> **WHAT YOU NEED TO DO**
Keep each line of the material that includes "Acid", and leave out the rest.

::::

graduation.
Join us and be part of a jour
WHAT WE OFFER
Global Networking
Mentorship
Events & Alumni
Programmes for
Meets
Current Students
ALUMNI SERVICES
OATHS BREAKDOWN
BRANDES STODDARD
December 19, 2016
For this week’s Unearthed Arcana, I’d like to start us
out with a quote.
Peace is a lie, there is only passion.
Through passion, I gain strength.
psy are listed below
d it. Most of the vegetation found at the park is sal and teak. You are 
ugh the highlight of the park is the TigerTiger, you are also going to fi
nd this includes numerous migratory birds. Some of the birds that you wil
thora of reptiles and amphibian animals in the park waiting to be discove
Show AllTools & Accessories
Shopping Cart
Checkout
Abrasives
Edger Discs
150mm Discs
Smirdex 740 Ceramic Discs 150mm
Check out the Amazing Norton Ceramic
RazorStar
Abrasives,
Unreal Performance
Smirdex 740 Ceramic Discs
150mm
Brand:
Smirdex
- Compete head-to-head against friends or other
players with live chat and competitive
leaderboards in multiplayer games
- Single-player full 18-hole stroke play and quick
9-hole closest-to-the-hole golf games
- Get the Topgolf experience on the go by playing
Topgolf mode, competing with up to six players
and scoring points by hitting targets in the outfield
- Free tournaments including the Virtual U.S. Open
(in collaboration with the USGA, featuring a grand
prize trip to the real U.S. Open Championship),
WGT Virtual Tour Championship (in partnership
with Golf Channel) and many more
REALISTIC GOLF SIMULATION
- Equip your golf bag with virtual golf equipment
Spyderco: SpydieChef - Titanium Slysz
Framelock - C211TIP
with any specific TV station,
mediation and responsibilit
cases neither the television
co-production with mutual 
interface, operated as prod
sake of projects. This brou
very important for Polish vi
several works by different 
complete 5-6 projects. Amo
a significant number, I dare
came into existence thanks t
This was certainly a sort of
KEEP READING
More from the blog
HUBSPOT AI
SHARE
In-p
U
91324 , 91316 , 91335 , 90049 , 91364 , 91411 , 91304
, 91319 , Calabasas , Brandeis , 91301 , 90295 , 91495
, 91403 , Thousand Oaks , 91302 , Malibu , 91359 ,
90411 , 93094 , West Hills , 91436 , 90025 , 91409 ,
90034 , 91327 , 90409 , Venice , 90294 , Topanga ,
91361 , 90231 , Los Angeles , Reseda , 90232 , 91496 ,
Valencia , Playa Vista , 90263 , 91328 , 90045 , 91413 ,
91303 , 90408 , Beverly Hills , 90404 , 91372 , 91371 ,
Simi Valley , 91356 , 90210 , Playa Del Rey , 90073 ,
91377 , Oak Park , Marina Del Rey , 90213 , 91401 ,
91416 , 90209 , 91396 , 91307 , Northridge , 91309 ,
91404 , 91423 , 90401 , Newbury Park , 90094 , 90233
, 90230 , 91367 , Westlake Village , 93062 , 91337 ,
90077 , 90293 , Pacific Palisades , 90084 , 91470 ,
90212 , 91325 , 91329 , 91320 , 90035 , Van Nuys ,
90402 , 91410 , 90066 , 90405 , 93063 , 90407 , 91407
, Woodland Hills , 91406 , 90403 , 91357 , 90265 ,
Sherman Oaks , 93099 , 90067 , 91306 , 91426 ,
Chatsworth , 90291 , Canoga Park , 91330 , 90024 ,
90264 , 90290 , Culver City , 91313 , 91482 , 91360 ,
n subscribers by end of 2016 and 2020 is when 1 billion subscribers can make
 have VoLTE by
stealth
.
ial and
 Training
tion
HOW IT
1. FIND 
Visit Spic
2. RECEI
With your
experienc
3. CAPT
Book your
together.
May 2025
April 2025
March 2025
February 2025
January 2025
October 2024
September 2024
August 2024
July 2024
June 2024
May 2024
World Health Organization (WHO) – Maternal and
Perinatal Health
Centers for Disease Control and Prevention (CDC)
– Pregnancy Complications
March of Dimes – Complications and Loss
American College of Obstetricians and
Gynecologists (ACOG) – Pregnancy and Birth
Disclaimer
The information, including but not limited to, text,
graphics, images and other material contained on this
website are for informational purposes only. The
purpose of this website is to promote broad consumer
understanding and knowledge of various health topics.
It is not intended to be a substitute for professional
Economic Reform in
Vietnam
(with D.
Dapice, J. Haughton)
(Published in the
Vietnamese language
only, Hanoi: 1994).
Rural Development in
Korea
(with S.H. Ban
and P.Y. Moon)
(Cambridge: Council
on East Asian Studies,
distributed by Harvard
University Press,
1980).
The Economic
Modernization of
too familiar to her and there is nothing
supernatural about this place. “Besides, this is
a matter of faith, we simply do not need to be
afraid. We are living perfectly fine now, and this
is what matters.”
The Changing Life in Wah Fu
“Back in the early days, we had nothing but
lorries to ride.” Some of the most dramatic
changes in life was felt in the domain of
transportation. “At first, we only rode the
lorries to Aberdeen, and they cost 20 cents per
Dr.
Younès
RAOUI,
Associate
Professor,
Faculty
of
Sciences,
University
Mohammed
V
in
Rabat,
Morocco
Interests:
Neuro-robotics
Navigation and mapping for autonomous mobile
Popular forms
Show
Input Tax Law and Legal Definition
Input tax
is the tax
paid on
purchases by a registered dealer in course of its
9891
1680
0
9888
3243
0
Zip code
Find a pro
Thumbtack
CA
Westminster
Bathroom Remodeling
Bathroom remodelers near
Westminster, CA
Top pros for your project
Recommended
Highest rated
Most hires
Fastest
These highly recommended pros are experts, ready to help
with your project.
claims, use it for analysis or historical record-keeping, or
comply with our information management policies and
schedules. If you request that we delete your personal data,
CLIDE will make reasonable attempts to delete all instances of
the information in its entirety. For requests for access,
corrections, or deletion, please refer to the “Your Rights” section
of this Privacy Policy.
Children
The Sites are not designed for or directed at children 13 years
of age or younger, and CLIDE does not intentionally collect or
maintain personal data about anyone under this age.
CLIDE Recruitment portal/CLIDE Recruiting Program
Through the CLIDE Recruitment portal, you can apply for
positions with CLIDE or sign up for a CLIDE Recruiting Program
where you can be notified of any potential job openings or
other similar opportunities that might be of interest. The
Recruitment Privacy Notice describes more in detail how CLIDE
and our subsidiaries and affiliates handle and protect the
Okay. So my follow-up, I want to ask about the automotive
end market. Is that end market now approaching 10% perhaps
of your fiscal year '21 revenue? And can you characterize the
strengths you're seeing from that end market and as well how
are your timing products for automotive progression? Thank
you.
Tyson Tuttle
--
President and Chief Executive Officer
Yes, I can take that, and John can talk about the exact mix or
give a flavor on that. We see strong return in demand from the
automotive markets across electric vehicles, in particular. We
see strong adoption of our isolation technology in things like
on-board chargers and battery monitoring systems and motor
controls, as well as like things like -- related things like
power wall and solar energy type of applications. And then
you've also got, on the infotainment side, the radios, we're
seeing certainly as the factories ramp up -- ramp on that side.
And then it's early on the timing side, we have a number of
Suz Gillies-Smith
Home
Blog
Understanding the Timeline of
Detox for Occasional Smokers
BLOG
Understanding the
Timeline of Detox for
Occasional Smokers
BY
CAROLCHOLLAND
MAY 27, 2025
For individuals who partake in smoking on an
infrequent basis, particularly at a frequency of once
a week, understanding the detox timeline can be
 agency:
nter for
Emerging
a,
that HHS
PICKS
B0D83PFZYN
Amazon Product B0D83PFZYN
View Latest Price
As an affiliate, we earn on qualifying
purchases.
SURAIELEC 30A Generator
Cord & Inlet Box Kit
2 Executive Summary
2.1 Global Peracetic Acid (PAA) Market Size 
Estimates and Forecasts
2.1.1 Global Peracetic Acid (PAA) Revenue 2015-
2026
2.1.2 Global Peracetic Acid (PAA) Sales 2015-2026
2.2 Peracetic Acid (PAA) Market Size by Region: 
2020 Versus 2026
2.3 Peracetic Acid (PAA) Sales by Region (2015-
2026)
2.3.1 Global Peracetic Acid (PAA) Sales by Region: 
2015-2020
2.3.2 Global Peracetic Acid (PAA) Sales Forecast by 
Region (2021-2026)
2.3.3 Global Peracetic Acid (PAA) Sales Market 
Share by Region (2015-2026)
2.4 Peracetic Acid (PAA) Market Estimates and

::::

> **WORKED SOLUTION**
2.1 Global Peracetic Acid (PAA) Market Size 
2.1.1 Global Peracetic Acid (PAA) Revenue 2015-
2.1.2 Global Peracetic Acid (PAA) Sales 2015-2026
2.2 Peracetic Acid (PAA) Market Size by Region: 
2.3 Peracetic Acid (PAA) Sales by Region (2015-
2.3.1 Global Peracetic Acid (PAA) Sales by Region: 
2.3.2 Global Peracetic Acid (PAA) Sales Forecast by 
2.3.3 Global Peracetic Acid (PAA) Sales Market 
2.4 Peracetic Acid (PAA) Market Estimates and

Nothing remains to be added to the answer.